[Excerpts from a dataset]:
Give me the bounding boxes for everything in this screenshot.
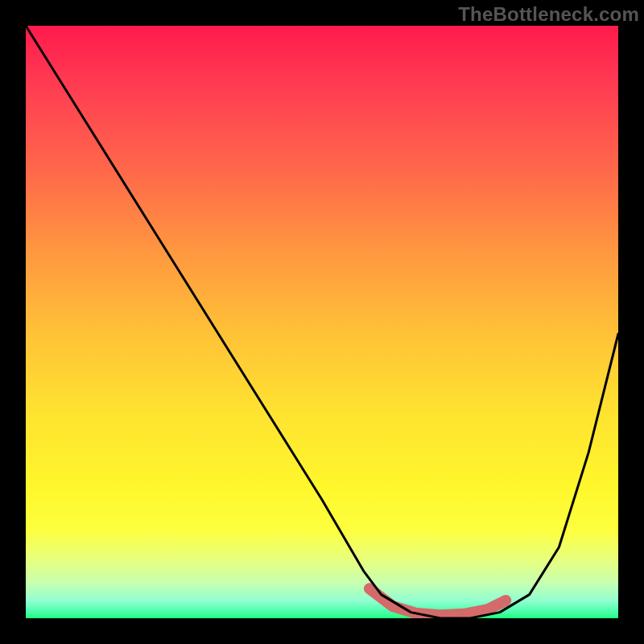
valley-highlight-path [369,588,506,615]
plot-area [26,26,618,618]
watermark-text: TheBottleneck.com [458,3,639,26]
main-curve-path [26,26,618,618]
chart-svg [26,26,618,618]
chart-frame: TheBottleneck.com [0,0,644,644]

[What to work on]: Omit the pictures and write out the remaining data exactly.

[Solution for this problem]:
Give me the bounding boxes for everything in this screenshot.
valley-highlight-path [369,588,506,615]
plot-area [26,26,618,618]
watermark-text: TheBottleneck.com [458,3,639,26]
main-curve-path [26,26,618,618]
chart-svg [26,26,618,618]
chart-frame: TheBottleneck.com [0,0,644,644]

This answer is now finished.